Summer is short. And adventure awaits. From coast-to-coast, we’ve selected five essential hikes to help you make the most of Canada’s warm months. Lace up your boots, stuff your pack and get ready to tackle some of our most scenic trails.
Before you go
Boot guide: check your fit
When you lace up those boots, ensure they fit well. Look for these six features of trail-worthy footwear that fits well:
1. Overlord Trail to Decker Tarn
Blackcomb Mountain (Whistler, BC)
David WebbDavid Webb
Distance: 8 km
Season: June to October
Let the Excalibur Gondola ($52) do some of the grunt work on this trail—catch a lift to the alpine from Whistler Village and spend a day reveling in Coast Range majesty. Within minutes of setting out on Blackcomb’s Overlord Trail, well-placed natural curtains of rocks and trees block out the view of Rendezvous Lodge and the impressive Peak2Peak gondola. You’re free to focus on distant Overlord Glacier as you wander past Blackcomb Lake and toward the Garibaldi Provincial Park border. Serene Decker Tarn awaits on the far side of a ridgeline. Intrepid hikers often camp out in this area and hike further into Garibaldi the next morning, but even on a day-hike this trail offers world-class panoramas throughout.
2. Glacier Crest Trail
Glacier National Park, B.C.
Destination BC/David Gluns
Distance: 11 km
Set within the stunning environs of Glacier National Park, the aptly named Glacier Crest Trail is a sweaty uphill grind that offers expansive viewpoints as well as a stark ecological portent of climate change. Starting at the Illecillewaet Campground, you’ll gain more than 800 metres as you trek towards the summit, at 2,255 metres. Here, a vista of Mount Sir Donald weakens the knees—truly, one of the finest lookouts in the Canadian Rockies. But pay special attention to the Illecillewaet Glacier below. This icy mammoth has receded more than 1.5 kilometres in the past century; evidence of this dramatic recession is laid out in clear view below the trail peak.
3. Grey Owl’s Cabin
Prince Albert National Park, Saskatchewan
Distance: 40 km
Stock up in the town of Waskesiu, the economic centre of Prince Albert National Park, before heading out on this multi-day boreal trek. Your goal: Grey Owl’s Cabin, former home of one of the strangest, yet most influential, characters to occupy Canada’s backwoods. The trail meanders through Canadian Shield country for 20 kilometres from the Kingsmere parking lot, reaching Grey Owl’s (a.k.a Archie Belaney) Cabin and gravesite on the far side of Ajawaan Lake.

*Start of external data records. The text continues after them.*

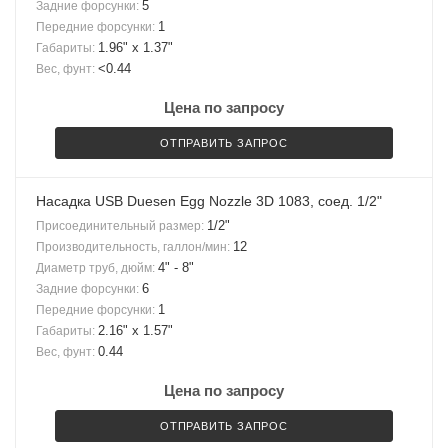
5
Задние форсунки:
1
Передние форсунки:
1.96" x 1.37"
Габариты:
<0.44
Вес, фунт:
Цена по запросу
ОТПРАВИТЬ ЗАПРОС
Насадка USB Duesen Egg Nozzle 3D 1083, соед. 1/2"
1/2"
Присоединительный размер:
12
Производительность, галлон/мин:
4" - 8"
Диаметр труб, дюйм:
6
Задние форсунки:
1
Передние форсунки:
2.16" x 1.57"
Габариты:
0.44
Вес, фунт:
Цена по запросу
ОТПРАВИТЬ ЗАПРОС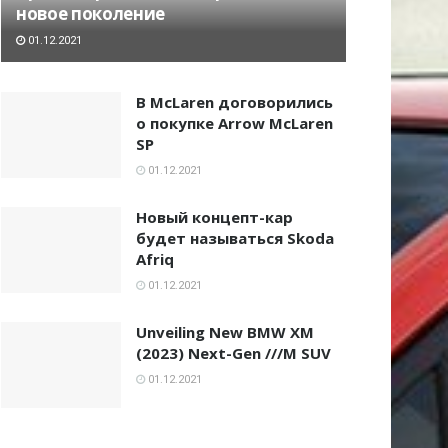
новое поколение
01.12.2021
В McLaren договорились
о покупке Arrow McLaren
SP
01.12.2021
Новый концепт-кар
будет называться Skoda
Afriq
01.12.2021
Unveiling New BMW XM
(2023) Next-Gen ///M SUV
01.12.2021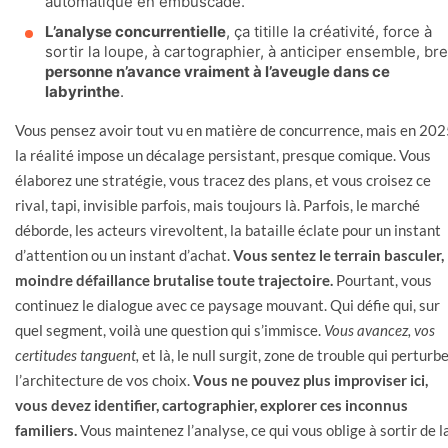
automatique en embuscade.
L’analyse concurrentielle
, ça titille la créativité, force à
sortir la loupe, à cartographier, à anticiper ensemble, bref
personne n’avance vraiment à l’aveugle dans ce
labyrinthe
.
Vous pensez avoir tout vu en matière de concurrence, mais en 202
la réalité impose un décalage persistant, presque comique. Vous
élaborez une stratégie, vous tracez des plans, et vous croisez ce
rival, tapi, invisible parfois, mais toujours là. Parfois, le marché
déborde, les acteurs virevoltent, la bataille éclate pour un instant
d’attention ou un instant d’achat.
Vous sentez le terrain basculer, 
moindre défaillance brutalise toute trajectoire.
Pourtant, vous
continuez le dialogue avec ce paysage mouvant. Qui défie qui, sur
quel segment, voilà une question qui s’immisce.
Vous avancez, vos
certitudes tanguent,
et là, le null surgit, zone de trouble qui perturb
l’architecture de vos choix.
Vous ne pouvez plus improviser ici,
vous devez identifier, cartographier, explorer ces inconnus
familiers.
Vous maintenez l’analyse, ce qui vous oblige à sortir de l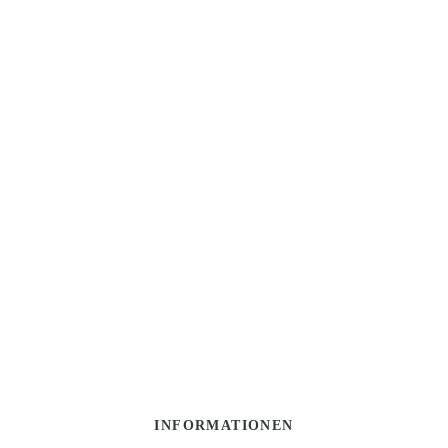
INFORMATIONEN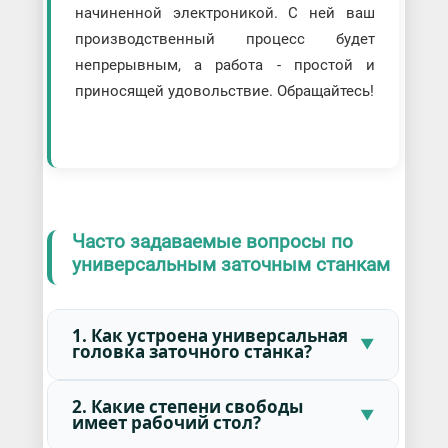
начиненной электроникой. С ней ваш
производственный процесс будет
непрерывным, а работа - простой и
приносящей удовольствие. Обращайтесь!
Часто задаваемые вопросы по
универсальным заточным станкам
1. Как устроена универсальная
головка заточного станка?
2. Какие степени свободы
имеет рабочий стол?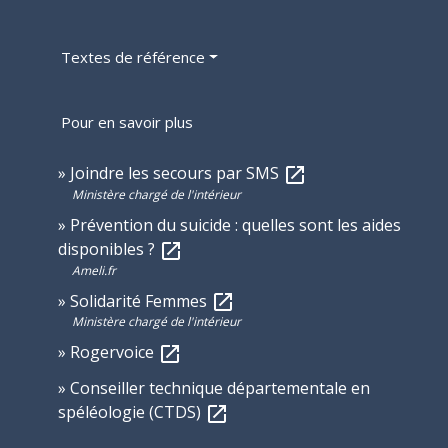
Textes de référence
Pour en savoir plus
Joindre les secours par SMS
open_in_new
Ministère chargé de l'intérieur
Prévention du suicide : quelles sont les aides
disponibles ?
open_in_new
Ameli.fr
Solidarité Femmes
open_in_new
Ministère chargé de l'intérieur
Rogervoice
open_in_new
Conseiller technique départementale en
spéléologie (CTDS)
open_in_new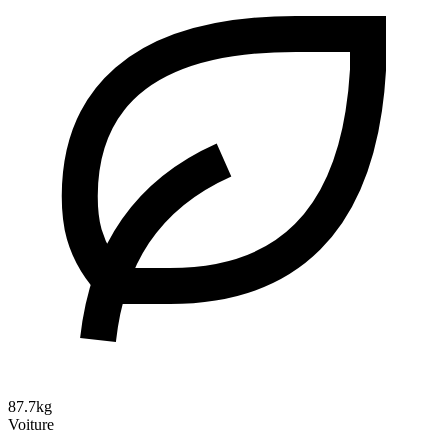
87.7kg
Voiture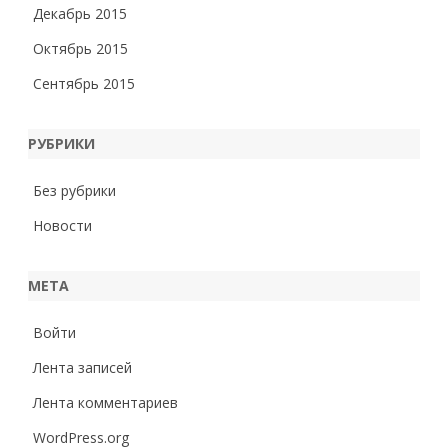
Декабрь 2015
Октябрь 2015
Сентябрь 2015
РУБРИКИ
Без рубрики
Новости
МЕТА
Войти
Лента записей
Лента комментариев
WordPress.org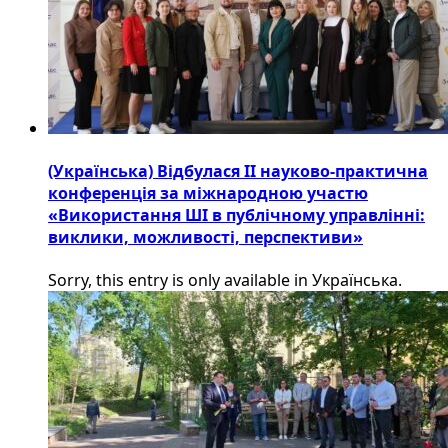
(Українська) Відбулася ІІ науково-практична
конференція за міжнародною участю
«Використання ШІ в публічному управлінні:
виклики, можливості, перспективи»
Sorry, this entry is only available in Українська.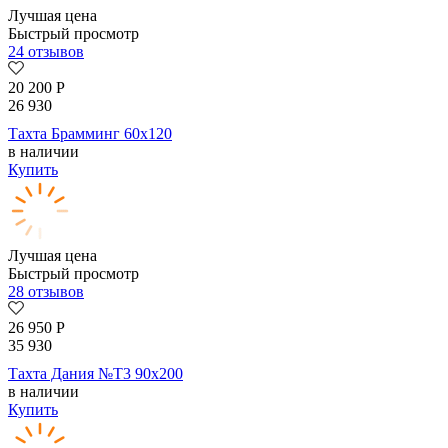
Лучшая цена
Быстрый просмотр
24 отзывов
20 200
Р
26 930
Тахта Брамминг 60х120
в наличии
Купить
Лучшая цена
Быстрый просмотр
28 отзывов
26 950
Р
35 930
Тахта Дания №Т3 90х200
в наличии
Купить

Backcountry camping is available en route; tenting at Northend, near the cabin, is ideal for folks looking to make this lengthy trek in two days. (Note: canoeists can paddle across Kingsmere Lake and complete this trip in a single day.)
4. The Coastal Trail
Lake Superior Provincial Park, Ontario
Distance: 65 km
The best rewards come through the best efforts. Keep that in mind as you scramble across the rocky shoreline and high cliffs of the world’s largest freshwater lake for five to seven days on this classic Ontario trail. Running from Agawa Bay to Chalfant Cove, this linear hike is well marked with signage and rock cairns, and hugs the rugged coast for most of its length. Marvel at the sunsets from numerous backcountry campsites along the way and generally leave the world behind until you meet your pre-arranged shuttle at the trail’s end. It is one of the most demanding hikes in the province; however, you can make day-trip scouting missions at various access points before the full commit.
5. Alexander Murray Trail
King’s Point, Newfoundland & Labrador
Distance: 10 km
Central Newfoundland is a place of rich culture and friendly people. The town of King’s Point, set on a inlet about 90 minutes northwest of Deer Lake, typifies this sentiment. Stop by King’s Point Pottery and the Whale Pavilion before tackling the Alexander Murray Trail. This well-maintained path wanders up 2,200 wooden stairs—plus a worthy one-kilometre side trip to Corner Brook Falls—to the 305-metre-high Haypook Summit. Enjoy a vista atop the sprawling expanse of boreal forest and the North Atlantic beyond before continuing downslope along this this loop-trail and back to the parking lot. (Hit the trail on a Sunday, and you may even find a place to chow a post-hike Jiggs Dinner.)